We had very little to do, but still loved being in the bush and I was interested (Nosy) about the systems they used in camp. The toilet was a long drop, as could be expected and the privacy was achieved by a few ragged out old tarpaulins around the trees around it. The shower I thought was good. There was a big water drum with a 12V submersible pump and a chimney looking device which got heater with paraffin. The pressure was good and the temperature surprising. Who ever installed it decided to point the shower head parallel to the ground, which was interesting, but it seemed to work for the inhabitants of the camp. The sleeping tents were dotted around in the bushes and quite far away from each other and the library tent seemed to be mission control for one of the solar systems. There was a definite air of nomadism about the place which I found a little strange as it had been there for so long! In the past I had heard people refer to a bachelor pad by saying that “it was in desperate need of a woman’s touch”. This camp, for me, was in desperate need of a man’s touch. It would be fair to say that the people are there to research Hyenas and the not build camps, but surely something like building a simple boma from reeds or sticks around the toilet and showers would take little effort and ad much ambiance. It was not my place to comment.
The researchers spent the day catching up on paperwork and Catt and I spent the day catching up on… well no, actually just chilling in the bush, which was wonderful! We had a very interesting and rewarding chat to Joseph about his Masai culture and the people who shared the land and we brainstormed some very intriguing ideas about introducing concepts of self sustainability in the country to enhance the quality of living of its people. Joseph seemed an unusually well educated man to be in the position that he was in, but he also seemed happy and relaxed about his own life, which we agreed was more important.

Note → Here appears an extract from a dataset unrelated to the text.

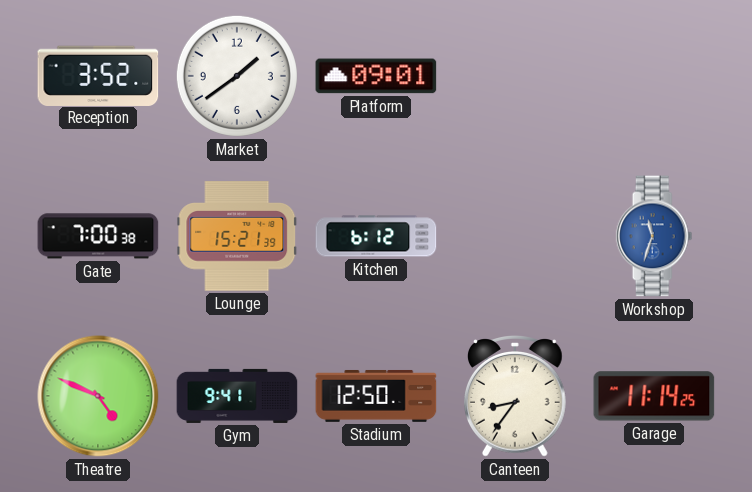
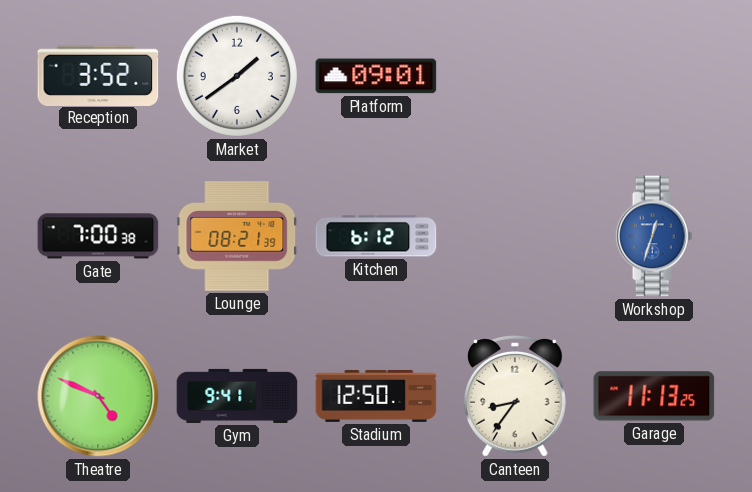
Lounge: 15:21 -> 08:21
Workshop: 11:33 -> 12:33
Garage: 11:14 -> 11:13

In the late afternoon Catt and I decided to risk a drive. Stef agreed that we would be able to leave camp safely without ruining their roads and we agreed that if we were causing damage to it we would immediately return. The snag here was that our battery was flat again! I managed to jump start it from the fridge battery, which was strong. As we were driving out of camp the ground seemed dry and solid and we made it to one of the main park roads with ease. One of the most difficult things in new national parks for us was to know where to drive. In East Africa the safari vehicles make life easy, so we headed west from camp until we spotted them. The first opportunity we had we asked one of the guides about the sightings for the day, which we found to be the best technique to have quality sightings in a short time. The friendly guide (Contrary to what people had told us) said that he heard on his radio about a Cheetah sighting and we could follow him to it.

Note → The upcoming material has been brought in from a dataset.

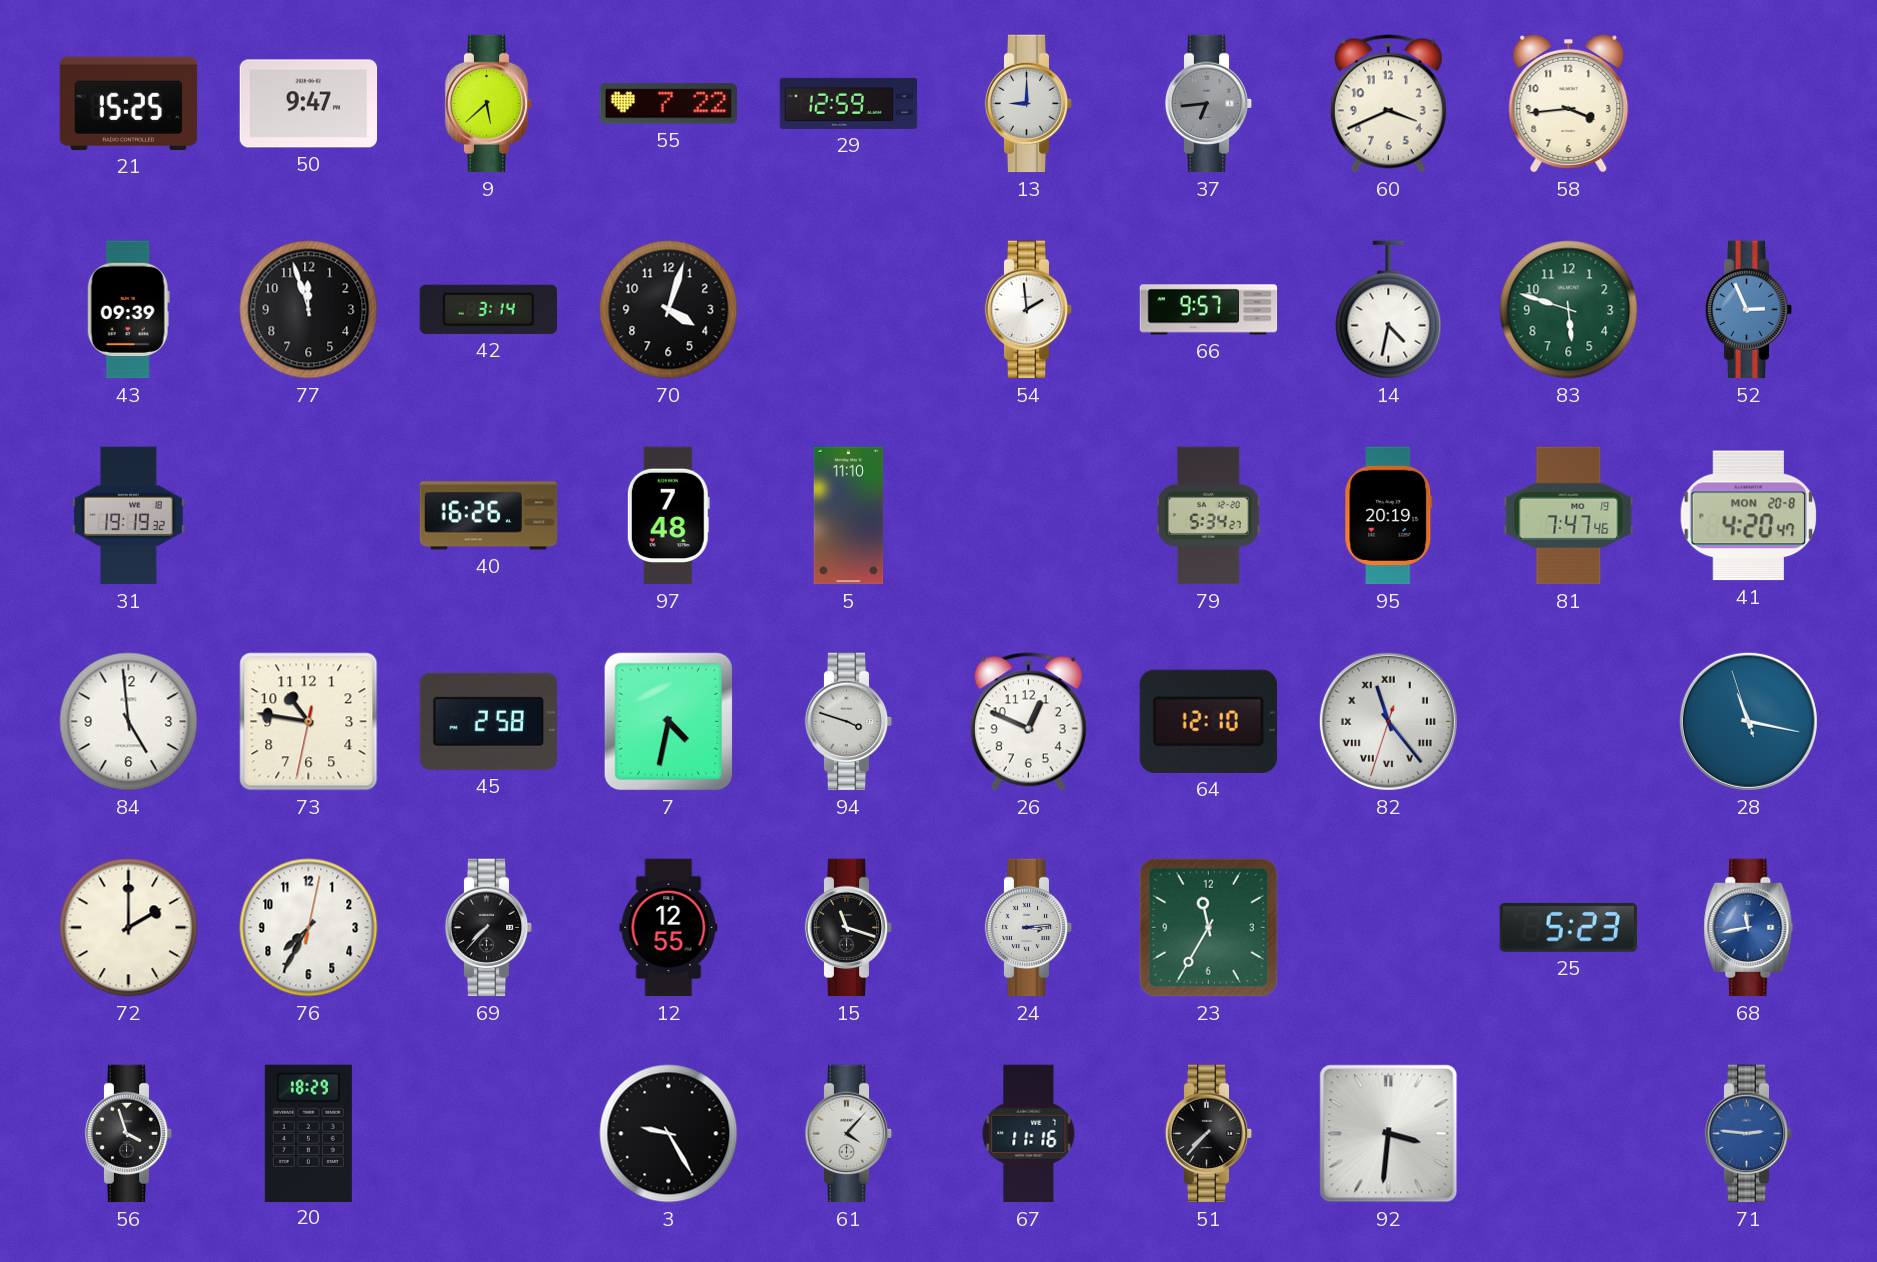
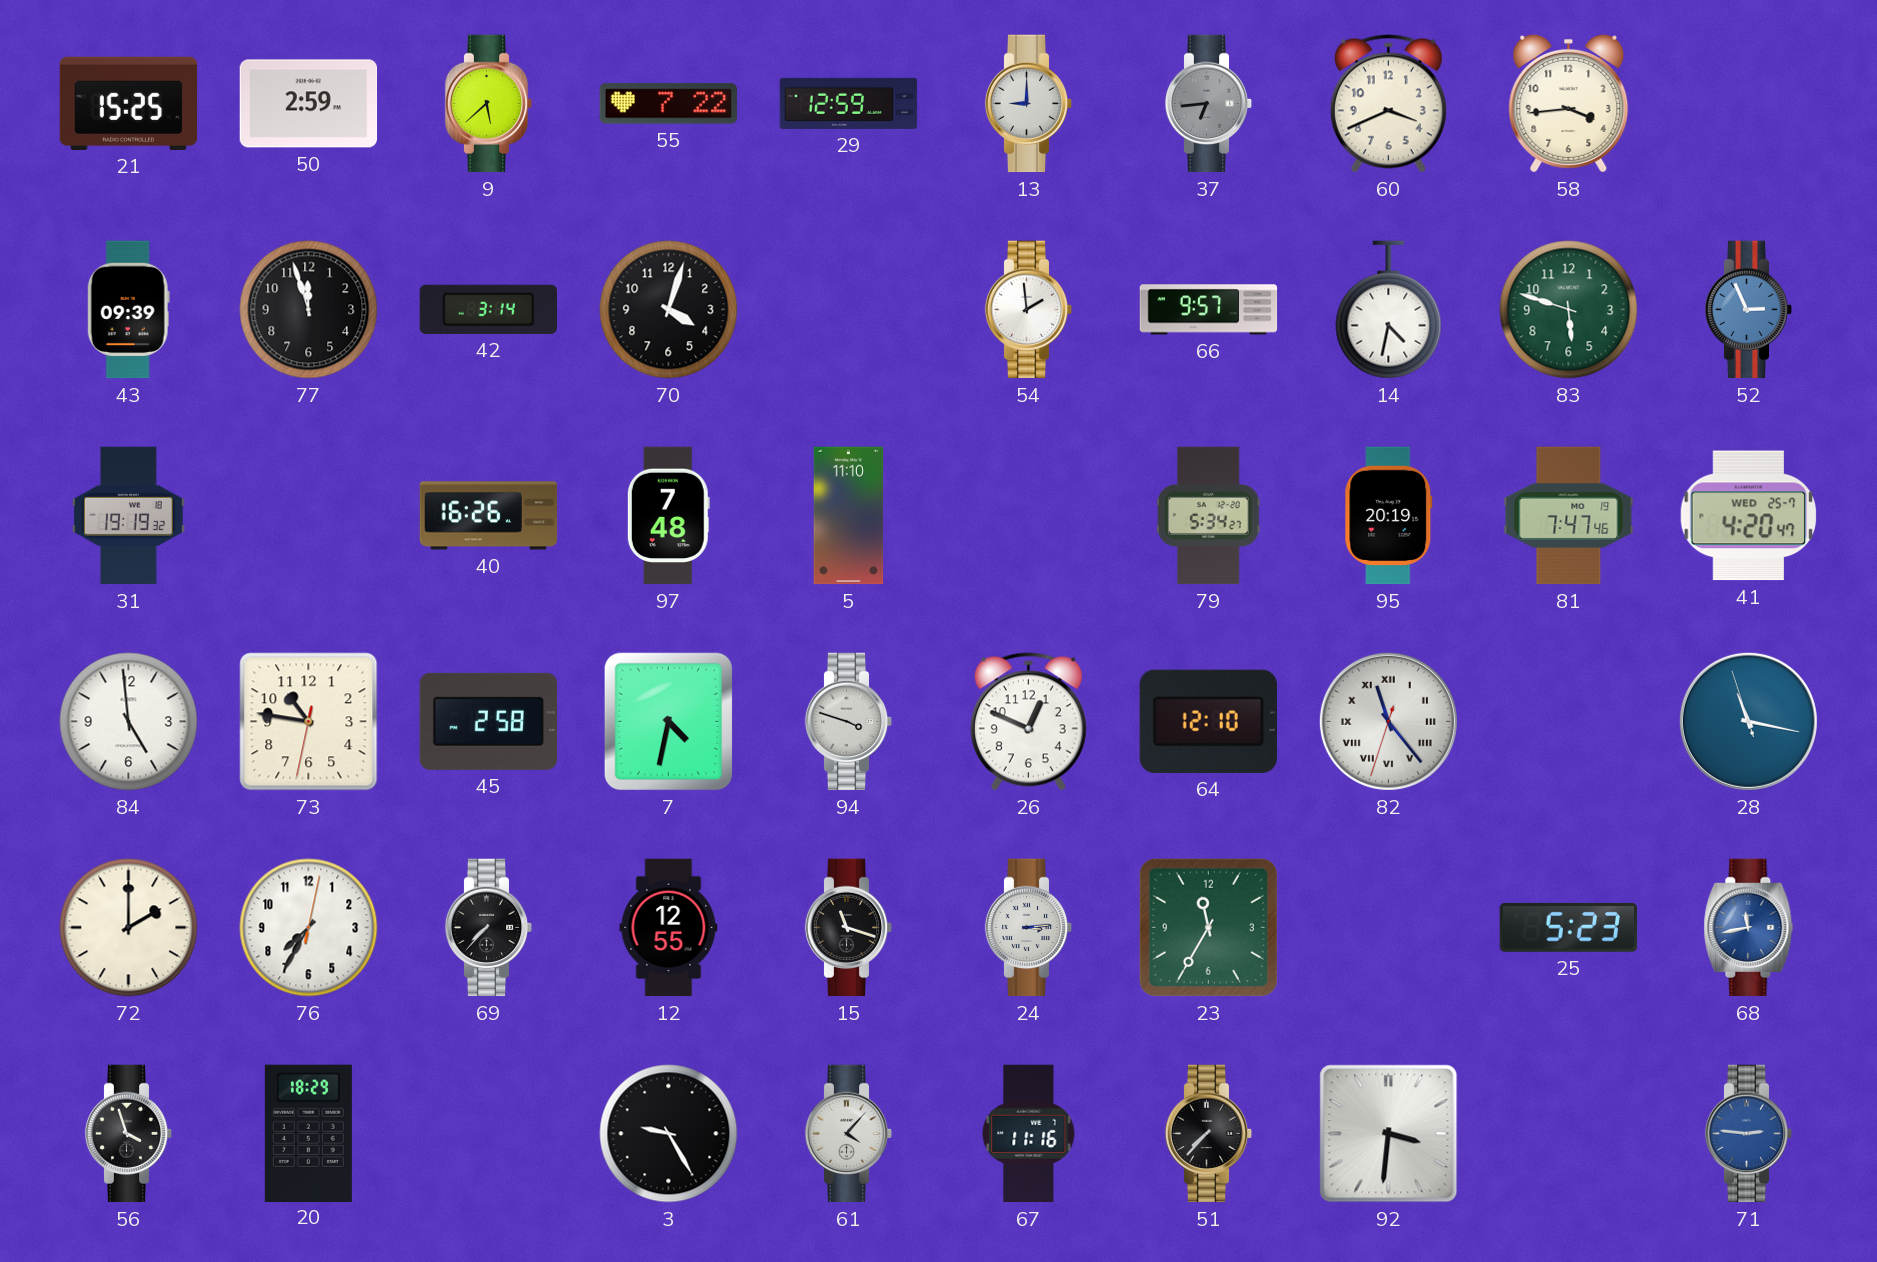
50: 9:47 -> 2:59
41 date: MON 20-8 -> WED 25-7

It took a while to reach the place, but it was well worth it! The female Cheetah was in the prime of her life and looked really fit and healthy. She had a full belly and a happy way about her. She had a tiny little cub which could not have been older than a few months. He still didn’t have defined spots and his face was still flat and funny. He couldn’t quite see over the grass. To follow his mother he had to leap and jump and crash into the back of her every once in a while. We were obviously not the only people in the sighting and the vehicles kept on arriving. We did have a great parking spot and when it was time to move on I turned the key in the ignition and heard that dreaded “click”. MMmm.
We sat for a moment, hands in our hair, trying to formulate a plan to get us going again. One of the guides saw this, drove over and offered help. While two other guides drove between us the wild meat eating animals, I got out with jumper cables in hand, connected us to the safari Land Cruiser and cranked the engine into life. Catt, slightly embarrassed and still with her hands over her face turned a slight shade of red, but at least we had the engine going and could make it back to the Hyena camp. We still had time to drive a few other roads, but neither one of us were too keen on the idea of turning the engine off again, which doesn’t make for the best game driving etiquette.
We found a massive herd of Buffalo straddling the road. They were completely settled and relaxed and we slowly made our way through them, coming within a meter or two of the massive beasts. We also saw Elephants, Giraffe and the expected plains game of Wildebeest, Zebra, Gazelle and Topi. There was another huge storm brewing on the horizon and with the setting sun behind us the sky became that electric blue colour you normally only see in photographs. We could see the storm was beyond the camp and moving away, so we took our time driving back, stopping often to take photos and admire the wildlife, but never turning the car off!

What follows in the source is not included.